That is what they seem to be labeled. I had always assumed that these "banks" were on 020+ but when I went back and reread the book it said 68000 and I didn't believe it until I looked up a Pin diagram of a 68000 and there were the pins. :eek:
I had figured that out. It seems they work differently from good old C64 banking out the ROM to get at the RAM underneath. But nevertheless my documentation says they are usable.
All I know is, the first 680x0 Asm book I ever bought (1985?) described this as separate usable banks of RAM that could be wired separately to literal different banks of RAM. But it says you can't use all 8 banks (don't know why, maybe because they were "reserved").
I reread it a few hours ago. Its all in there. It is of course possible that he did not word things quite right or that I am misunderstanding something....
But what is the purpose of the pins on 68000. u r saying they are like for an external MMU to write protect the CODE bank and that would be about it.

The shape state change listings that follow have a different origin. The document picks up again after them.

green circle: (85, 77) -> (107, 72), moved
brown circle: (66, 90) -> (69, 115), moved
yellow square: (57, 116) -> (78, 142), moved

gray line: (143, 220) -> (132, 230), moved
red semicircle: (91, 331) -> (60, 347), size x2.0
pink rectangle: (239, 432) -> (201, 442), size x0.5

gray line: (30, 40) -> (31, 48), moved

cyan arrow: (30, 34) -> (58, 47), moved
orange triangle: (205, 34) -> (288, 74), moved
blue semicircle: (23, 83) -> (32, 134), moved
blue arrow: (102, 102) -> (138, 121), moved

I say if the pins exist on an 060 then they can be wired up on the ram card as extra address lines. And the MMU could still do its thing. I don't see any reason why one must conflict with the other.

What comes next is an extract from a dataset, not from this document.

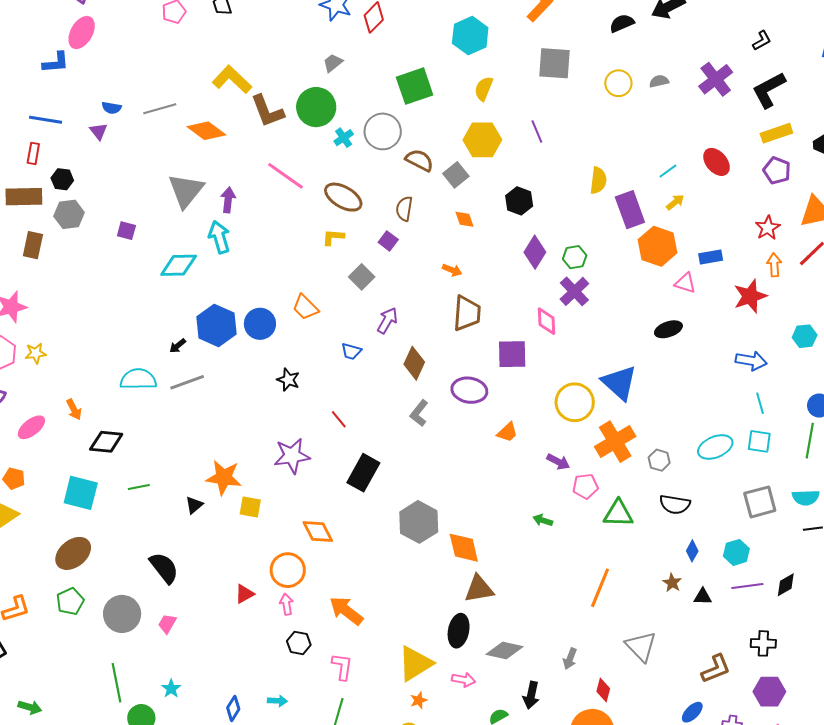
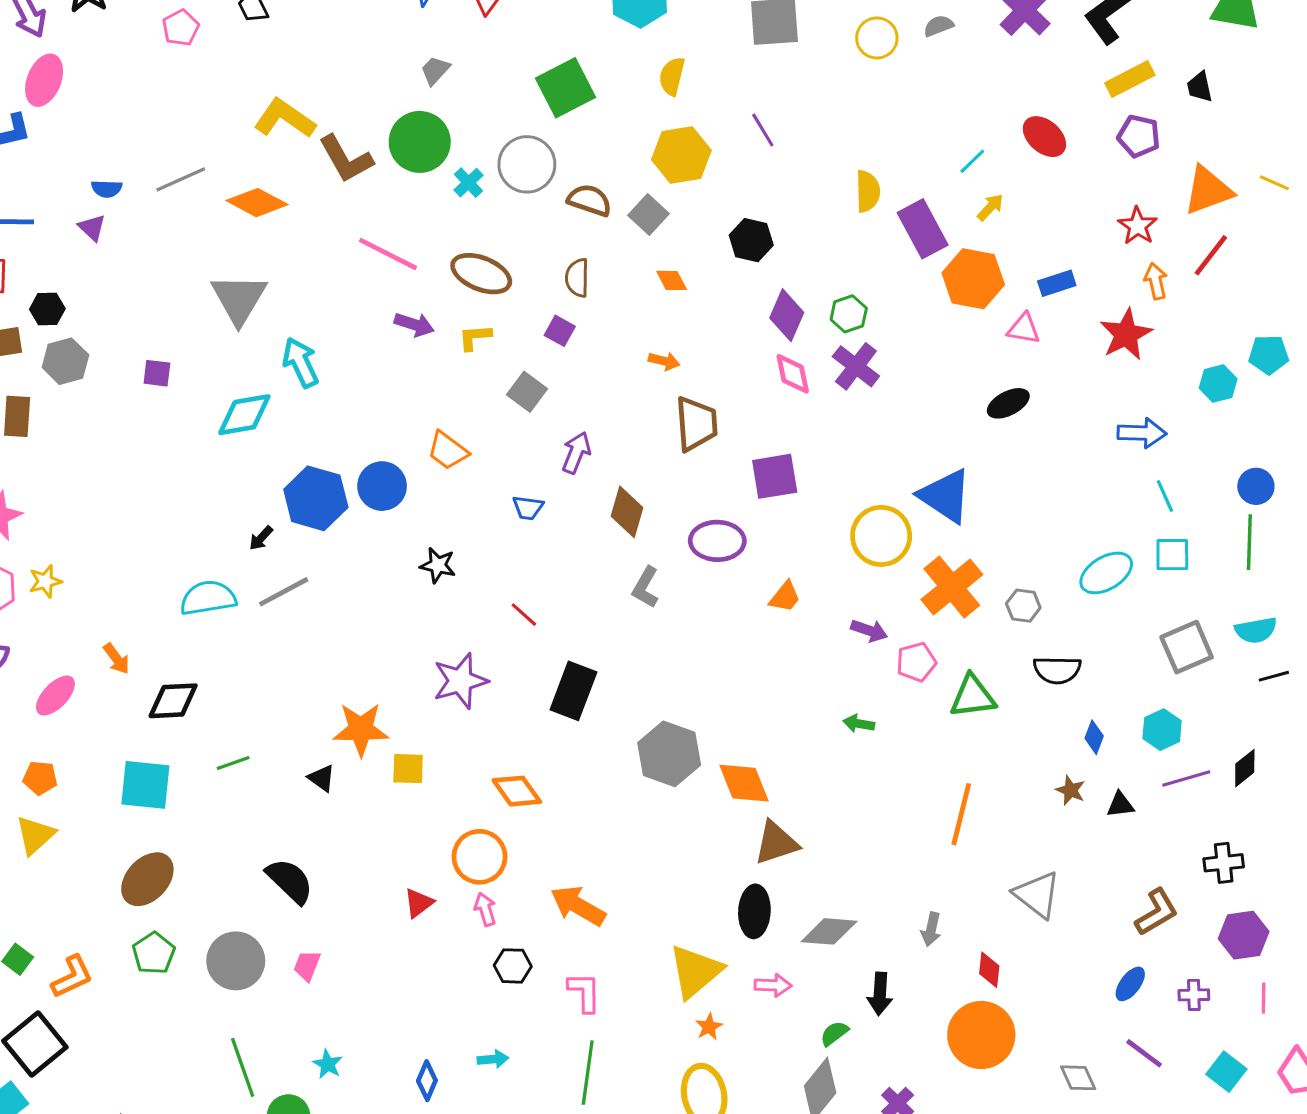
purple arrow: (228, 200) -> (414, 325), moved, turned 110
pink diamond: (546, 321) -> (793, 374), moved
black triangle: (194, 505) -> (322, 778), turned -36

FC0-FC2 are used for systems that separate user data, user instruction, supervisor data and supervisor instruction into separate memory banks. In theory this expands your capacity and could prevent buffer overflow attacks somewhat like DEP on newer x86.
It's not user accessible though, it's fully controlled by the CPU involuntarily. When it fetches an instruction, those pins would bank select the user instruction bank, then when it fetches the data for that instruction, they toggle to the user data bank. In supervisor mode, it selects the supervisor banks instead.
These are just set by the CPU along with the address strobe, no user intervention is even possible, so the hardware and operating system have to be designed from the beginning to work this way or ignore them and have one big chunk of memory.
By the time the 060 was made it was pretty clear nobody was using them so they just went away.